Hoofdstuk 30 wordt hieronder samengevat en/of een of meer passages worden becommentarieerd.

Samenvatting

Kort: Vervolg Jakobs zegen in kinderen (1-24), Jakobs zegen in aardse rijkdom (35-43).

Rachel, ontevreden over haar onvruchtbaarheid, geeft Jakob haar dienstmaagd Bilha, die hem Dan en Naftali baart (1-8). Insgelijks geeft Lea, ophoudend te baren, Jakob haar dienstmaagd Zilpa, die hem Gad en Aser baart (9-13). Ruben vindt liefdesappels, die met Rachel 'ruilt' voor Jakob, die dan bij haar inkomt. God verhoort Lea en zij baart Issaschar, Zebulon en een dochter Dina (14-21). Ten laatste baart ook Rachel Jozef (22-24). Wanneer nu Jakob begeert met zijn huisgezin naar zijn land te trekken, houdt Laban hem met een nieuw beding van loon (25-34). Jakob wordt, tegen Labans vermoeden, zeer rijk door God gezegend (35-43).

Gen. 30:6

Ge 30:6 Toen zeide Rachel: God heeft mij gericht, en ook mijn stem verhoord, en heeft mij een zoon gegeven; daarom noemde zij zijn naam Dan. (SV)

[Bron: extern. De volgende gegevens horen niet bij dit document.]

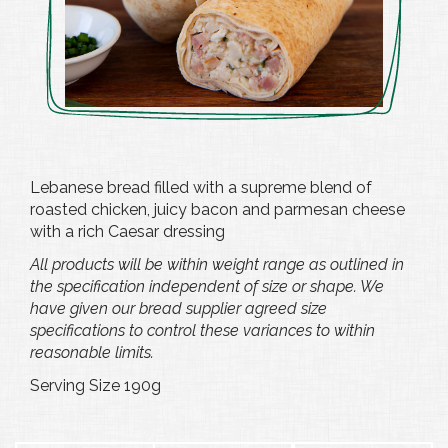
Lebanese bread filled with a supreme blend of
roasted chicken, juicy bacon and parmesan cheese
with a rich Caesar dressing
All products will be within weight range as outlined in
the specification independent of size or shape. We
have given our bread supplier agreed size
specifications to control these variances to within
reasonable limits.
Serving Size 190g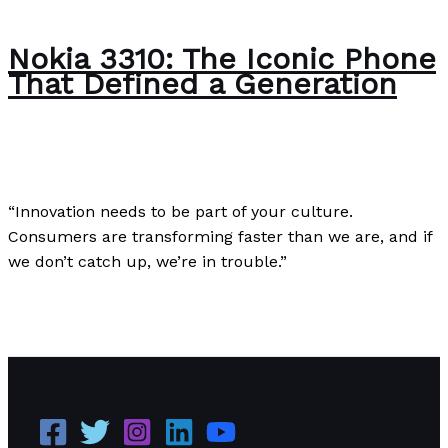
Nokia 3310: The Iconic Phone
That Defined a Generation
Uncategorized
/
Paul Park
“Innovation needs to be part of your culture.
Consumers are transforming faster than we are, and if
we don’t catch up, we’re in trouble.”
Nokia 3310: The Iconic Phone That Defined a
Generation
Read More »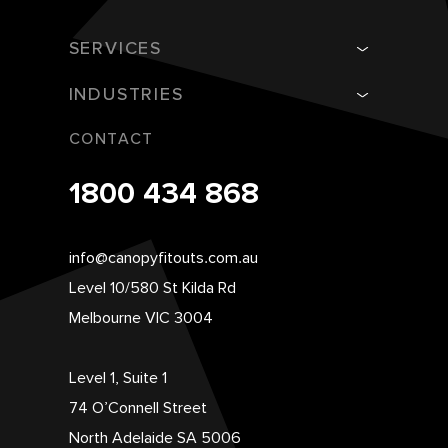
SERVICES
INDUSTRIES
CONTACT
1800 434 868
info@canopyfitouts.com.au
Level 10/580 St Kilda Rd
Melbourne VIC 3004
Level 1, Suite 1
74 O’Connell Street
North Adelaide SA 5006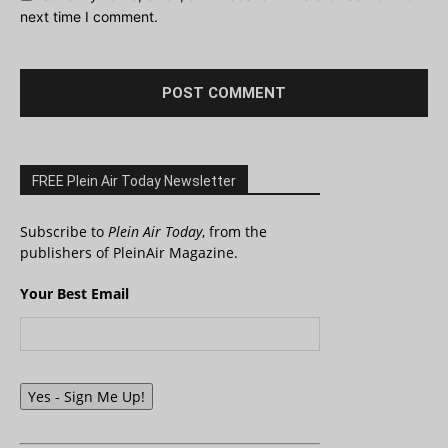
next time I comment.
FREE Plein Air Today Newsletter
Subscribe to
Plein Air Today
, from the
publishers of PleinAir Magazine.
Your Best Email
Yes - Sign Me Up!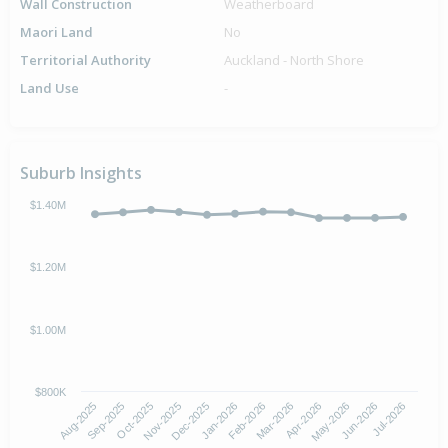
Wall Construction
Weatherboard
Maori Land
No
Territorial Authority
Auckland - North Shore
Land Use
-
Suburb Insights
$1.40M
$1.20M
$1.00M
$800K
Oct-2025
Jan-2026
Apr-2026
Jul-2026
Aug-2025
Nov-2025
Feb-2026
May-2026
Sep-2025
Dec-2025
Mar-2026
Jun-2026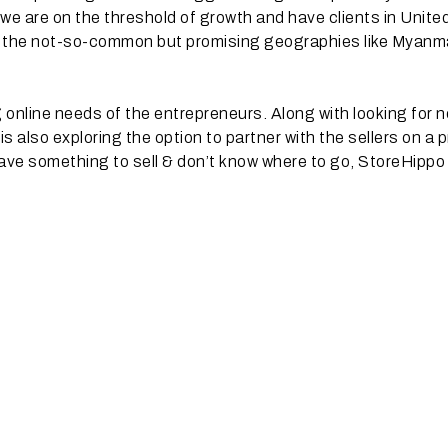
 we are on the threshold of growth and have clients in Unite
n the not-so-common but promising geographies like Myanm
ng online needs of the entrepreneurs. Along with looking for 
 also exploring the option to partner with the sellers on a p
ave something to sell & don’t know where to go, StoreHippo 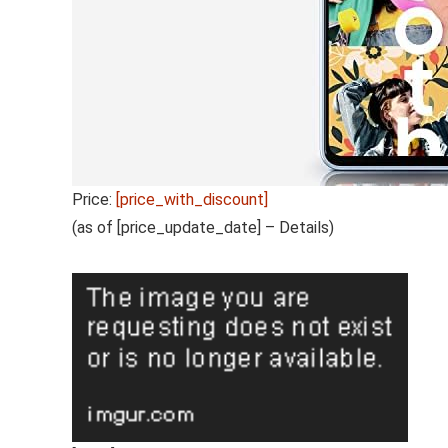
Price:
[price_with_discount]
(as of [price_update_date] –
Details
)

Dan. D.i. "Rechter", zie Dan.

Gen. 30:8

Ge 30:8 Toen zeide Rachel: Ik heb worstelingen Gods met mijn zuster geworsteld; ook heb ik de overhand gehad; en zij noemde zijn naam Nafthali. (SV)

Naftali = “mijn strijd”, zie Naftali.

Gen. 30:11

Ge 30:11  Toen zeide Lea: Er komt een hoop! en zij noemde zijn naam Gad. (SV)

Gad. D.i. 'geluk', zie Gad.

Gen. 30:13

Ge 30:13  Toen zeide Lea: Tot mijn geluk! want de dochters zullen mij gelukkig achten; en zij noemde zijn naam Aser. (SV)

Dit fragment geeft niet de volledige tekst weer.